Wakil Wali Kota Tangerang Selatan, Pilar Saga Ichsan, menegaskan bahwa TPS 3R bukanlah konsep baru, melainkan wadah pengelolaan sampah yang dihasilkan oleh masyarakat itu sendiri.
“TPS 3R itu bukan barang baru. Itu adalah sampah yang dihasilkan oleh masyarakat sendiri, bukan sampah dari luar. Sampah yang ditimbulkan di wilayah TPS 3R itu sendiri yang harus ditangani,” ujar Pilar.
Menurutnya, pengolahan sampah melalui pemilahan, pengomposan, hingga pemanfaatan maggot seharusnya menjadi bagian dari kebiasaan masyarakat. Karena itu, Pemkot Tangsel mendorong warga untuk aktif dalam kelompok masyarakat pengelola TPS 3R dan bank sampah.

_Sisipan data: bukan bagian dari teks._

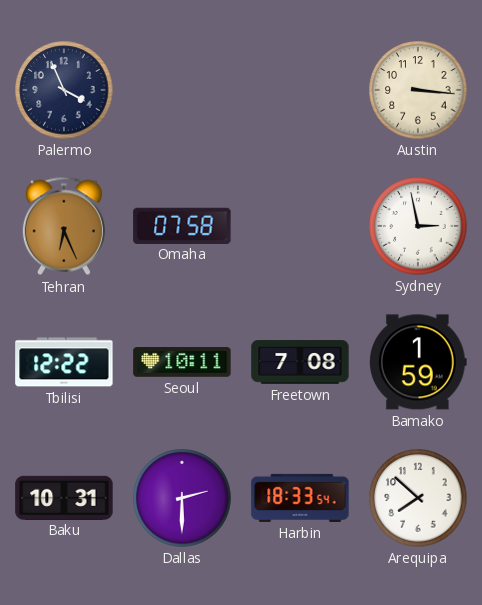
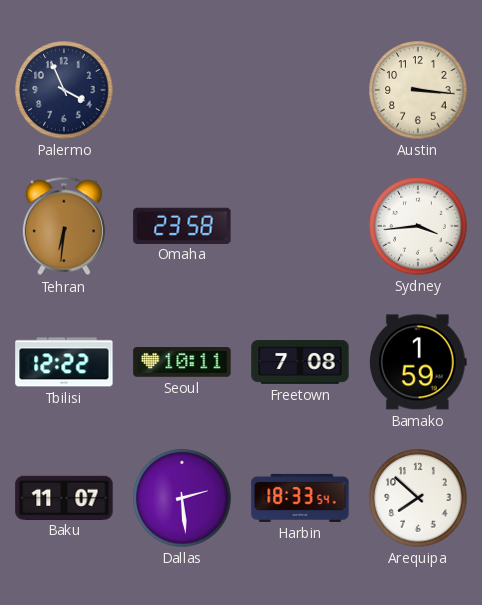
Tehran: 6:26 -> 6:31
Omaha: 07:58 -> 23:58
Sydney: 2:58 -> 3:44
Baku: 10:31 -> 11:07
Dallas: 2:30 -> 2:29
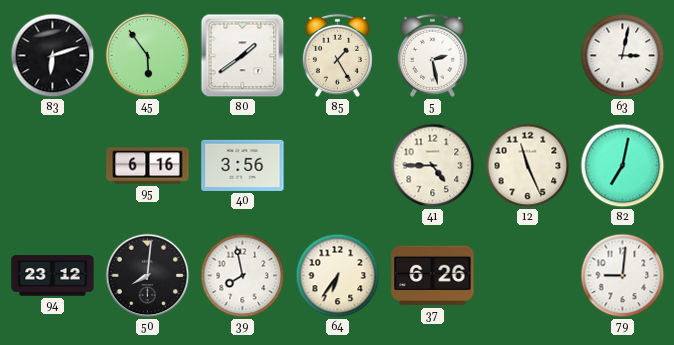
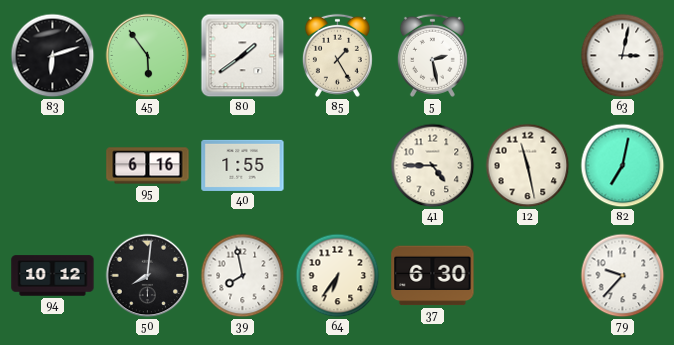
40: 3:56 -> 1:55
12: 11:26 -> 11:28
94: 23:12 -> 10:12
37: 6:26 -> 6:30
79: 9:01 -> 9:37
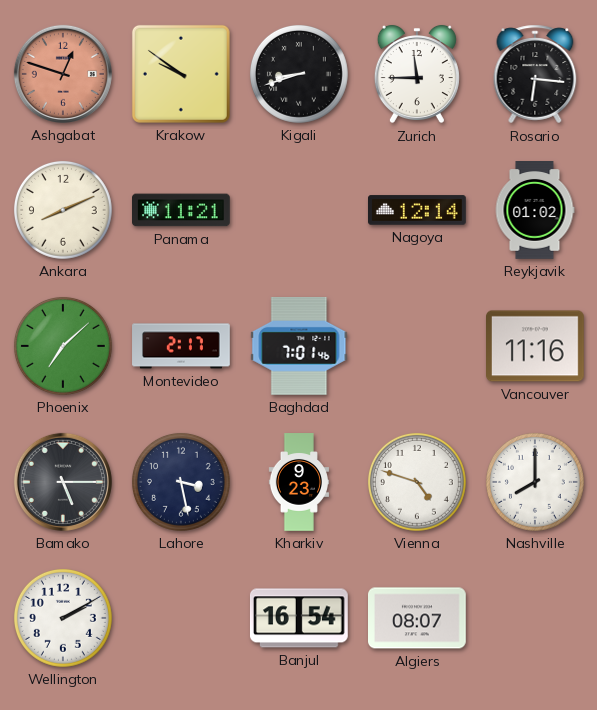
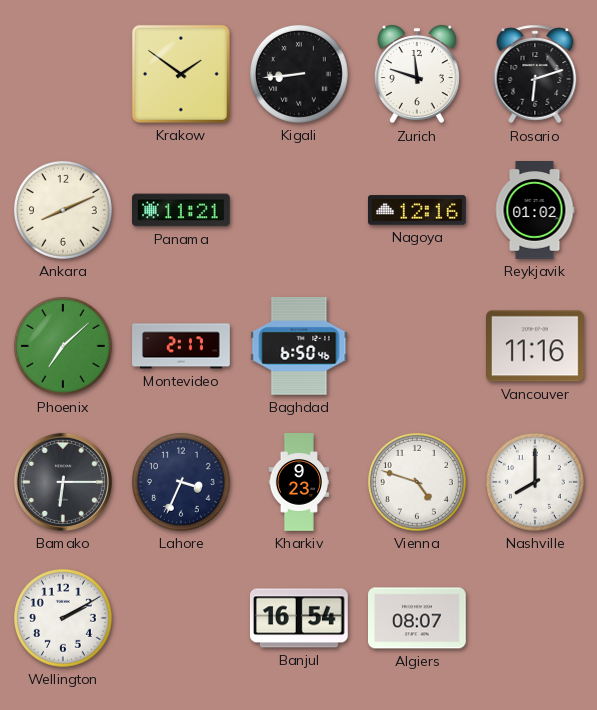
Ashgabat: 12:48 -> none
Krakow: 9:51 -> 1:51
Kigali: 8:42 -> 8:44
Zurich: 11:45 -> 11:48
Rosario: 6:16 -> 6:12
Nagoya: 12:14 -> 12:16
Baghdad: 7:01 -> 6:50
Bamako: 5:15 -> 6:15
Lahore: 3:28 -> 3:34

“Kalau didukung oleh masyarakat, insya Allah TPS 3R bisa berjalan dengan baik. Di beberapa TPS 3R sudah berjalan, bahkan ada yang menghasilkan pupuk organik dan maggot. Tapi ada juga yang tidak berjalan karena kurangnya dukungan masyarakat,” jelasnya.

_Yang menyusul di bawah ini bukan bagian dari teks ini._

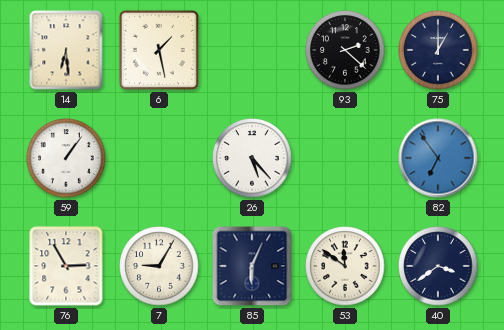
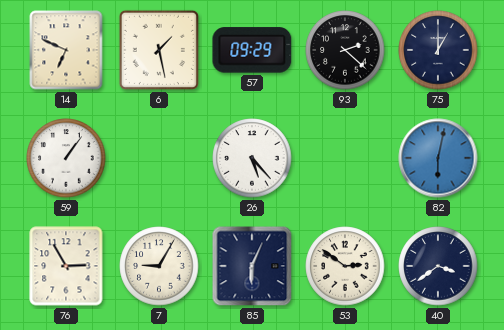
14: 6:29 -> 6:49
57: none -> 09:29
82: 6:54 -> 6:02
53: 11:51 -> 2:51
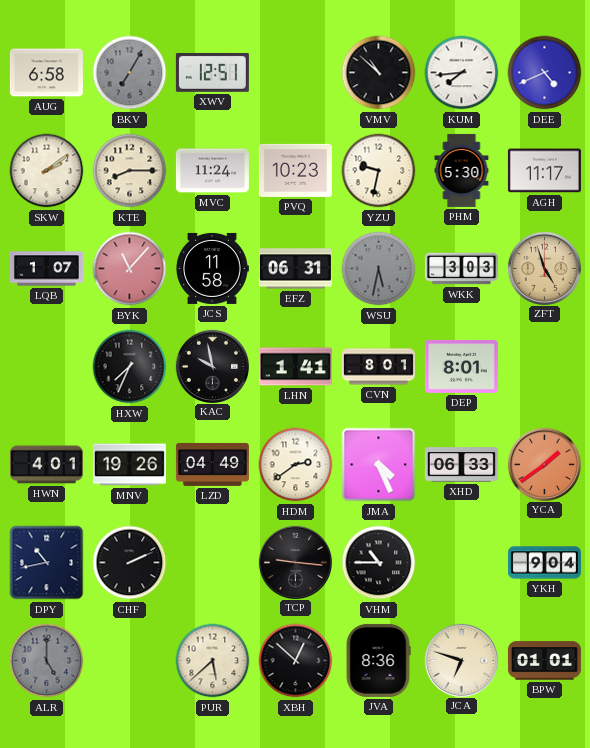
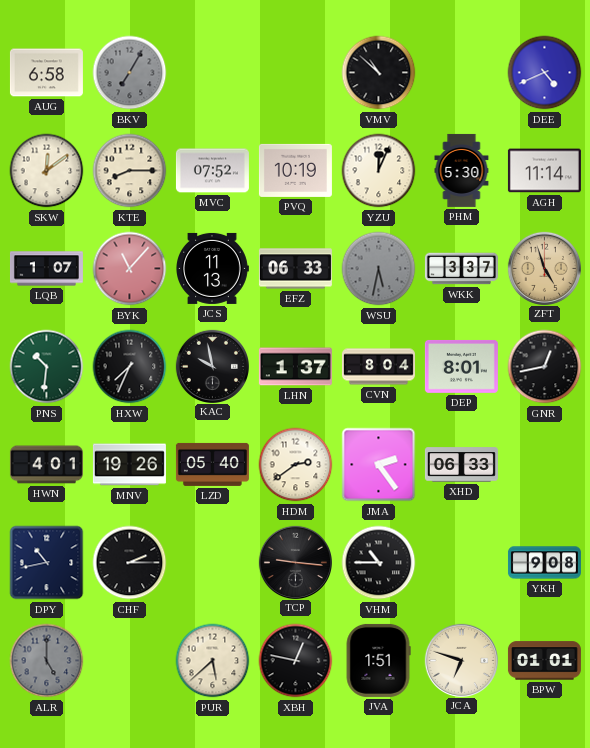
XWV: 12:51 -> none
KUM: 7:44 -> none
SKW: 2:09 -> 12:09
MVC: 11:24 -> 07:52
PVQ: 10:23 -> 10:19
YZU: 9:32 -> 12:04
AGH: 11:17 -> 11:14
JCS: 11:58 -> 11:13
EFZ: 06:31 -> 06:33
WKK: 3:03 -> 3:37
PNS: none -> 10:31
LHN: 1:41 -> 1:37
CVN: 8:01 -> 8:04
GNR: none -> 12:43
LZD: 04:49 -> 05:40
JMA: 4:26 -> 2:24
YCA: 1:39 -> none
CHF: 2:11 -> 2:15
YKH: 9:04 -> 9:08
XBH: 12:52 -> 12:47
JVA: 8:36 -> 1:51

Pilar menyampaikan, ke depan Pemkot Tangsel tengah mempertimbangkan penerapan sistem reward and punishment dalam pengelolaan sampah. Namun, saat ini pemerintah masih mengedepankan pendekatan persuasif melalui sosialisasi.
“Kita beri kesempatan dulu melalui sosialisasi. Tapi kalau tidak dijalankan, tentu harus ada batas waktu. Tidak boleh tidak menjalankan. Harus ada target. Tahun ini, bank sampah harus bisa aktif semuanya,” tegasnya.
Saat ini, sanksi yang diterapkan masih berupa sanksi sosial, seperti kewajiban membersihkan lingkungan yang kemudian didokumentasikan sebagai bentuk edukasi kepada masyarakat.
“Dengan sanksi sosial saja, laporan dari Plt Kasatpol PP sudah menurun cukup drastis. Mungkin karena ada rasa malu,” kata Pilar.
Lebih lanjut, Pemkot Tangsel juga tengah memperinci kembali Peraturan Daerah Ketertiban Umum (Perda Tibum), khususnya yang berkaitan dengan pengelolaan sampah. Perda tersebut nantinya akan mengatur sanksi yang lebih tegas.
“Ke depan, bisa berupa denda, bahkan jika dilakukan dengan sengaja bisa berujung pada kurungan badan. Saat ini perda masih dalam proses pengurusan,” pungkasnya.